After many efforts, she had been granted a date to take her professional exam. The exam would take place on January 18, 1886, only 20 days away, and Margarita's letter had not arrived in the city of Puebla, her writing had been left among the chests that guarded the valuable objects of the passengers.

Days passed and the letter remained lost, it arrived in Puebla, returned to Mexico City, and even traveled to Veracruz. Until 5 days before Margarita's exam, one of the guards of the mail car, noticed the letter and took it to one of the wooden shelves. The letter arrived in the city of Puebla and was delivered to Amelia.

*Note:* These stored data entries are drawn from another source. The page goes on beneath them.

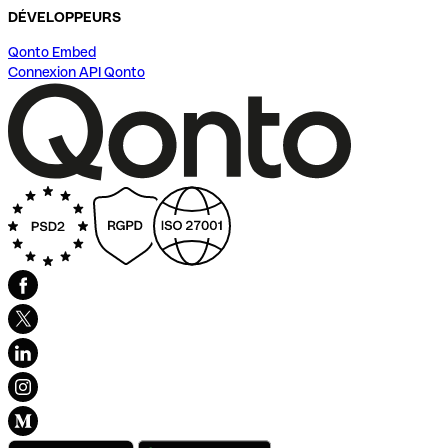
DÉVELOPPEURS
Qonto Embed
Connexion API Qonto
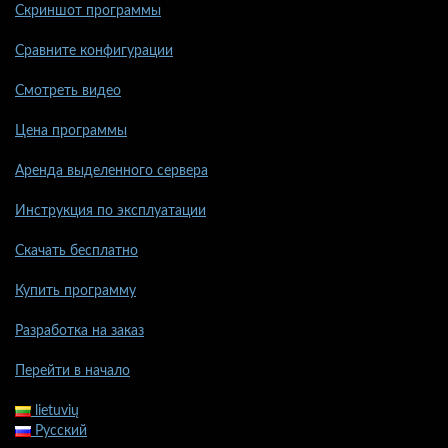
Скриншот программы
Сравните конфигурации
Смотреть видео
Цена программы
Аренда выделенного сервера
Инструкция по эксплуатации
Скачать бесплатно
Купить программу
Разработка на заказ
Перейти в начало
lietuvių
Русский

Upon reading the letter, Amelia, very excited, ran and prepared her suitcases to visit her friend. She went straight to the Mexican Railroad station and bought her ticket to the capital. The 10-hour journey was quite an adventure, the sound the train made and hearing its whistle was what Amelia liked the most.

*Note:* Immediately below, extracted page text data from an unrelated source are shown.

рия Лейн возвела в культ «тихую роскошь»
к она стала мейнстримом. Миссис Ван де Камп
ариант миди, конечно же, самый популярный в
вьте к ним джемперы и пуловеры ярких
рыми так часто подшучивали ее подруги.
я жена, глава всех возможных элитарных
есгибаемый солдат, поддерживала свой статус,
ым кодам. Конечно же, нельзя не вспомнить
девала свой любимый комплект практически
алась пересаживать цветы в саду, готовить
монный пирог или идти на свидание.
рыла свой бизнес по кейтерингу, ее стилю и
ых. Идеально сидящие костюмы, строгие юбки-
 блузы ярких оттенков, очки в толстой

She arrived just in time, and that Monday afternoon, January 18, 1886, Amelia entered the auditorium of the School of Medicine of Mexico and witnessed an impressive and historic event, her 21-year-old friend took her exam to obtain the title of dental surgeon.

Inspired by the amazing story of Margarita Chorné y Salazar.

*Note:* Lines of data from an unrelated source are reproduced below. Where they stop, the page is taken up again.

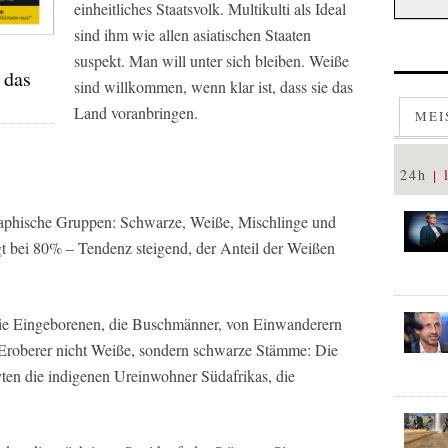
einheitliches Staatsvolk. Multikulti als Ideal
sind ihm wie allen asiatischen Staaten
suspekt. Man will unter sich bleiben. Weiße
 das
sind willkommen, wenn klar ist, dass sie das
Land voranbringen.
MEI
24h
graphische Gruppen: Schwarze, Weiße, Mischlinge und
gt bei 80% – Tendenz steigend, der Anteil der Weißen
die Eingeborenen, die Buschmänner, von Einwanderern
e Eroberer nicht Weiße, sondern schwarze Stämme: Die
ten die indigenen Ureinwohner Südafrikas, die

The National Museum of Mexican Railways

In Mexico, in the city of Puebla, there is an exceptional museum, the National Museum of Mexican Railways, in it is the oldest and best-preserved station in the country and a huge collection of steam locomotives and wagons of all kinds.

The Steam Locomotives

In the museum is one of the oldest locomotives in the country, number 40, which operated from 1881 to 1956, running the Mexican Route, from Mexico City to Veracruz. These machines worked by burning wood and/or coal in an external boiler, which heated the water; the pressure of the steam helped move the pistons to drive the wheels, these locomotives ran up to 56km/h (Figure 1).

The locomotive guided the train; in it was the engineer, in charge of operating the transport safely, and the stoker, who placed the wood and/or coal in the boiler.

Figure 1. Steam Locomotive 40 from the National Museum of Mexican Railways.

Second Class Passenger Car NdeM-4964

This wagon was bought in the USA in 1959, it was made between 1940 and 1950 as a first-class car, upon arriving in Mexico, it was used as a second-class wagon because it was not in a good condition; in it could travel between 83 to 90 passengers. It is a very striking piece of the museum, it has seats of an intense red color, the walls and ceilings are made of reddish wood with decorations in green and gold, with fans that refreshed the place and window protectors that were used to prevent a rock from hitting the glass and injuring the passengers.

Mail Car NdeM-2555

This car was used to transport correspondence and parcels from the citizens of all states and train passengers. During the era, it was quite common for these cars to be found behind the steam locomotive. This car was acquired by the company Ferrocarriles Nacionales Mexicanos in 1972.

The Caboose

Another fundamental piece of the train was the caboose, a car intended for the workers and the conductor. The caboose was the last car, usually yellow, to announce the end of the train. In it traveled the conductor, the highest authority, who checked through the lookout that everything was in order. Here were bedrooms, a small dining room, and bathrooms for the entire crew.

The Handcars

These vehicles were used to inspect the train tracks and transport tools, in emergency cases, they were employed to transport engines. They were also used on the haciendas to transport products or people (Figure 2).

Figure 2. The handcar, inspection vehicles.